Más tarde, recorrieron un mundo diferente en la cubierta principal; la carga apilada por todas partes, con los cargadores y pasajeros de cubierta dormidos sobre rollos de cuerda y sacos de azúcar, una familia reunida en torno a un pequeño fuego encendido para cocinar algo, un borracho tumbado tras las escaleras. La sala de máquinas estaba inundada del resplandor rojo de los hornos y Whitey estaba en medio, con su camiseta manchada de sudor y la barba llena de grasa, gritándoles a los marineros para hacerse oír por encima del siseo del vapor y el chunkachunka de las palas al surcar el agua. Las bielas resultaban impresionantes al girar adelante y atrás en poderosos golpes. Se quedaron un rato contemplándolas, hasta que el calor y el olor del aceite empezó a ser molesto para ellos.

Poco después, subieron a la cubierta superior, pasándose una botella, tropezando y charlando de frente al frío y al viento. Las estrellas brillaban como los diamantes de una dama sobre sus cabezas y las banderas del
Sueño del Fevre
se agitaban en los mástiles de popa y de proa, y el río a su alrededor era más negro que el esclavo más negro que Abner hubiera visto nunca.
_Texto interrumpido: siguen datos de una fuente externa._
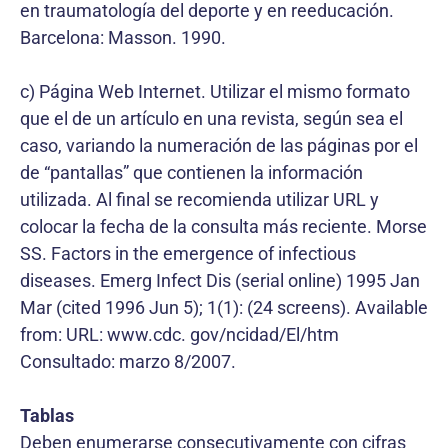
en traumatología del deporte y en reeducación.
Barcelona: Masson. 1990.
c) Página Web Internet. Utilizar el mismo formato
que el de un artículo en una revista, según sea el
caso, variando la numeración de las páginas por el
de “pantallas” que contienen la información
utilizada. Al final se recomienda utilizar URL y
colocar la fecha de la consulta más reciente. Morse
SS. Factors in the emergence of infectious
diseases. Emerg Infect Dis (serial online) 1995 Jan
Mar (cited 1996 Jun 5); 1(1): (24 screens). Available
from: URL: www.cdc. gov/ncidad/El/htm
Consultado: marzo 8/2007.
Tablas
Deben enumerarse consecutivamente con cifras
Así pasaron toda la noche, con Daly en la torreta de la cabina del piloto, llevándoles a una marcha moderada —nada comparado con lo que podían alcanzar, como bien sabía Marsh —por el oscuro Ohio, con el vacío a su alrededor. Era un viaje encantado, sin tocones, troncos o bancos de arena que pudieran molestarles. Sólo en un par de ocasiones tuvieron que lanzar una sonda para comprobar la profundidad, y en ambas encontraron suficiente agua al dejar caer la plomada. En la orilla se divisaban unas cuantas casas, la mayoría a oscuras y bien cerradas para pasar la noche, menos una en la que se veía una lámpara encendida en la ventana. Marsh se preguntó quién estaría despierto allí, y que pensaría al ver pasar el vapor. Debía ser un buen espectáculo, con todas las cubiertas encendidas y la música y las risas esparciéndose sobre las aguas, y las chispas y el humo de las chimeneas, y el nombre bien grande en la rueda,
Sueño del Fevre
, con sus bonitas letras azules orladas de plata. Casi deseó estar en la orilla sólo para verlo.

El momento culminante se produjo poco antes de la medianoche, al hacerse visible otro vapor que batía el agua delante de ellos. Cuando Marsh lo vio, asió a York por el codo y lo condujo a la cabina del piloto. Había gente allí. Daly seguía junto al timón, con una taza de café en las manos, y los otros dos pilotos y tres pasajeros estaban sentados en el sofá detrás de él. Los pilotos no habían sido contratados por Marsh, pero cualquier piloto se podía mover por cualquier barco que deseara según la costumbre establecida en el río, y habitualmente subían a la cabina para charlar con el encargado de llevar el timón y comentar cosas del río. Marsh los ignoró.